• Masked Mutilator (Severin Films) Blu-ray Review



    Studio: Severin Films (through their Intervision line)
    Release Date: No theatrical release / May 14th, 2019 (blu-ray)
    Run Time: 76 mins
    Region Code: FREE
    Picture: 1080p (1.78:1 aspect ratio)
    Sound: English DTS-HD Master Audio 2.0
    Subtitles: None
    Slipcover: No
    Digital Copy: No
    Starring: Christine Appino, Brick Bronsky, Chet Cole
    Written by Ed Polgardy and Dale Schneck
    Directed by Brick Bronsky
    Rating: Not Rated (strong bloody violence and gore, nudity, and language)

    THE FILM ⭐⭐⭐



    A professional wrestler takes a job in a group home for youth offenders after accidentally killing an opponent in the ring. When a masked killer begins slaughtering the residents, a no holds barred battle for survival breaks out.
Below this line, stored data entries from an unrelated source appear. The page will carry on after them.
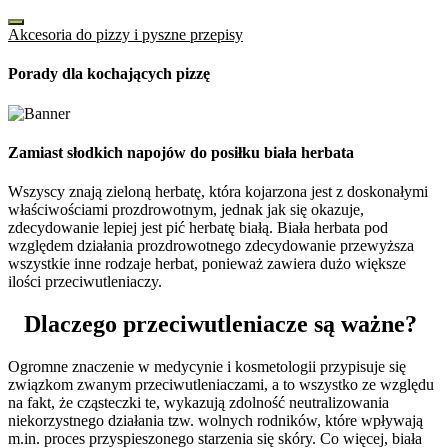
Akcesoria do pizzy i pyszne przepisy
Porady dla kochających pizzę
Zamiast słodkich napojów do posiłku biała herbata
Wszyscy znają zieloną herbatę, która kojarzona jest z doskonałymi
właściwościami prozdrowotnym, jednak jak się okazuje,
zdecydowanie lepiej jest pić herbatę białą. Biała herbata pod
względem działania prozdrowotnego zdecydowanie przewyższa
wszystkie inne rodzaje herbat, ponieważ zawiera dużo większe
ilości przeciwutleniaczy.
Dlaczego przeciwutleniacze są ważne?
Ogromne znaczenie w medycynie i kosmetologii przypisuje się
związkom zwanym przeciwutleniaczami, a to wszystko ze względu
na fakt, że cząsteczki te, wykazują zdolność neutralizowania
niekorzystnego działania tzw. wolnych rodników, które wpływają
m.in. proces przyspieszonego starzenia się skóry. Co więcej, biała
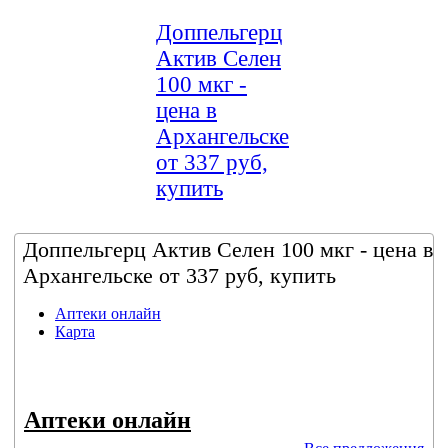
Доппельгерц
Актив Селен
100 мкг -
цена в
Архангельске
от 337 руб,
купить
Доппельгерц Актив Селен 100 мкг - цена в
Архангельске от 337 руб, купить
Аптеки онлайн
Карта
Аптеки онлайн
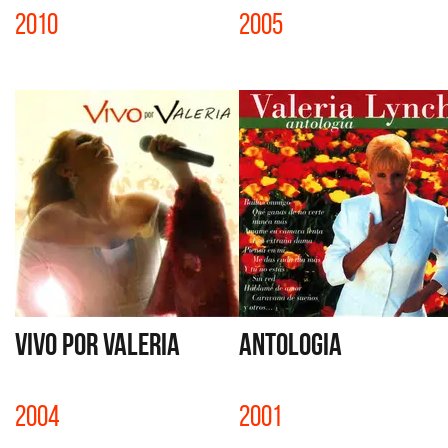
2010
2005
VIVO POR VALERIA
ANTOLOGIA
2004
2001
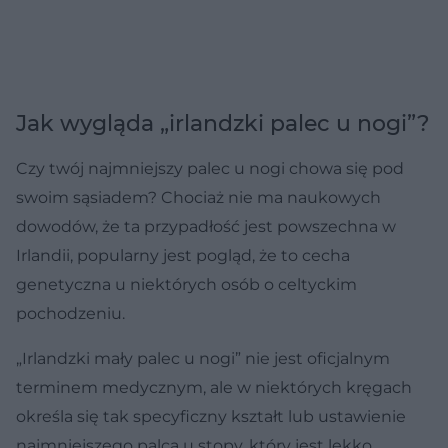
Jak wygląda „irlandzki palec u nogi”?
Czy twój najmniejszy palec u nogi chowa się pod
swoim sąsiadem? Chociaż nie ma naukowych
dowodów, że ta przypadłość jest powszechna w
Irlandii, popularny jest pogląd, że to cecha
genetyczna u niektórych osób o celtyckim
pochodzeniu.
„Irlandzki mały palec u nogi” nie jest oficjalnym
terminem medycznym, ale w niektórych kręgach
określa się tak specyficzny kształt lub ustawienie
najmniejszego palca u stopy, który jest lekko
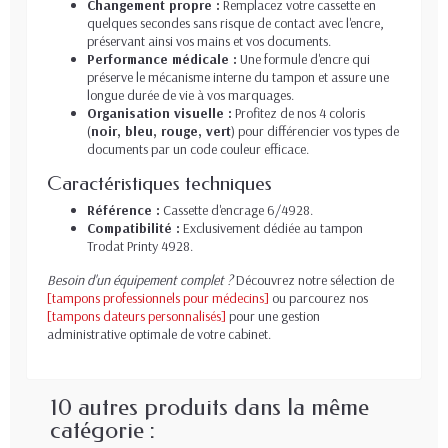
Changement propre :
Remplacez votre cassette en
quelques secondes sans risque de contact avec l'encre,
préservant ainsi vos mains et vos documents.
Performance médicale :
Une formule d'encre qui
préserve le mécanisme interne du tampon et assure une
longue durée de vie à vos marquages.
Organisation visuelle :
Profitez de nos 4 coloris
(
noir, bleu, rouge, vert
) pour différencier vos types de
documents par un code couleur efficace.
Caractéristiques techniques
Référence :
Cassette d'encrage 6/4928.
Compatibilité :
Exclusivement dédiée au tampon
Trodat Printy 4928.
Besoin d'un équipement complet ?
Découvrez notre sélection de
[tampons professionnels pour médecins]
ou parcourez nos
[tampons dateurs personnalisés]
pour une gestion
administrative optimale de votre cabinet.
10 autres produits dans la même
catégorie :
    Masked Mutilator is a wrestling themed slasher film that was shot in 1994 but wasn't completed until 2019. The film was directed by Brick Bronsky, who horror fans will know from Class of Nuke 'Em High 2 and 3, and it stars wrestlers too. The film is clearly a labor of love that couldn't be completely realized because of budget constraints, but that doesn't stop the film from being fun. Sure, the film is predictable as hell and the effects could have been better, but you can't fault the film for trying. Having a wrestler as the killer was definitely an inspired idea back then and it works. I will admit that I was hoping for more over the top wrestling kills but what we get here definitely gets the job done. This film isn't for everyone as many will find it boring or cringey but for those with an open mind, Masked Mutilator is worth at least one watch.
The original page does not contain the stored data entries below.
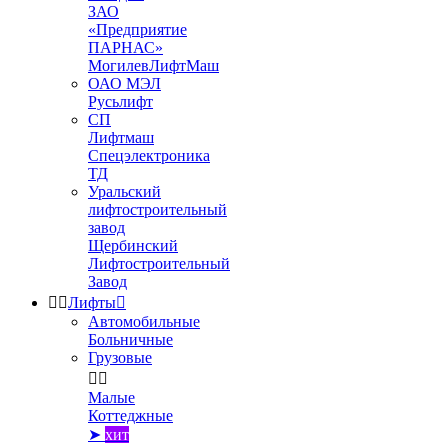
ЗАО
«Предприятие
ПАРНАС»
МогилевЛифтМаш
ОАО МЭЛ
Русьлифт
СП
Лифтмаш
Спецэлектроника
ТД
Уральский
лифтостроительный
завод
Щербинский
Лифтостроительный
Завод


Лифты

Автомобильные
Больничные
Грузовые


Малые
Коттеджные
➤
хит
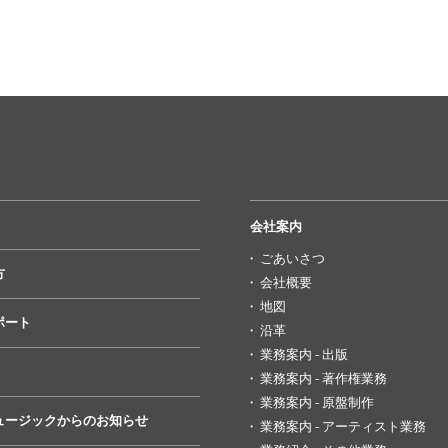
会社案内
ごあいさつ
方
会社概要
地図
ポート
沿革
業務案内 - 出版
業務案内 - 著作権業務
業務案内 - 原盤制作
ュージックからのお知らせ
業務案内 - アーティスト業務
    THE PICTURE AND THE SOUND  ⭐⭐⭐ / ⭐⭐1/2


    After filming finished in 1994, the developed film reels, and other assets, sat in the producer's basement until 2018 and the results are pretty damn good. The film was shot on 16mm so there is a lot of grain which takes away from finer details. This, however, does not make the picture look bad. Everything else here is really nice. Colors, skin tones, and blacks, especially the blacks, are all on point. 
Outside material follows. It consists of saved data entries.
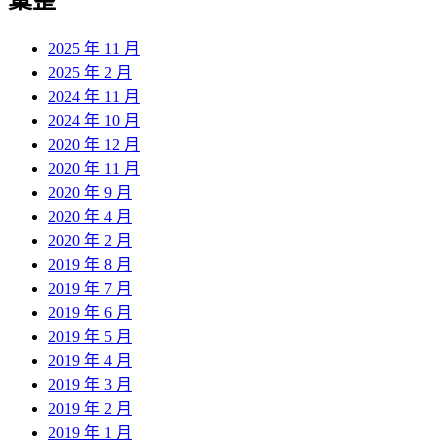
彙整
2025 年 11 月
2025 年 2 月
2024 年 11 月
2024 年 10 月
2020 年 12 月
2020 年 11 月
2020 年 9 月
2020 年 4 月
2020 年 2 月
2019 年 8 月
2019 年 7 月
2019 年 6 月
2019 年 5 月
2019 年 4 月
2019 年 3 月
2019 年 2 月
2019 年 1 月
    The sound, in the form of an English DTS-HD MA 2.0 track, does a decent enough job of giving us what we need. Dialogue, for the most, is clear. There are times when times sound a bit muffled but nothing too terrible. The thing that irritated me the most about the sound is the really crappy sound effects used. I get that they were only added in the last year but man do they sound terrible. The punches, kicks, and bashing people's heads into things all sound the same. With the technology we have now, you can find all types of sound effects all over the place. It just reeks of laziness on the part of the sound editor. 

    THE PACKAGING  ⭐⭐⭐








    THE FEATURES ⭐⭐⭐



    You See Me Sweatin’? (6m 45s, HD) Interview with actor Tom Taylor



    Slice the Pretty Boy (6m 30s, HD) Interview with actor and FX artist Paul Sutt



    Scissors, Tape, and Paste (7m 34s, HD) Interview with co-writer/co-executive producer Ed Polgardy



    Don’t Believe That Folks (5m 47s, HD) Interview with co-writer/executive producer Dale Schneck



    Audition Tapes (5m 7s, SD, 1.33:1)

    RIP Gene

    “Mean” Gene Okerlund Interviews Tom Taylor (3m 3s, HD)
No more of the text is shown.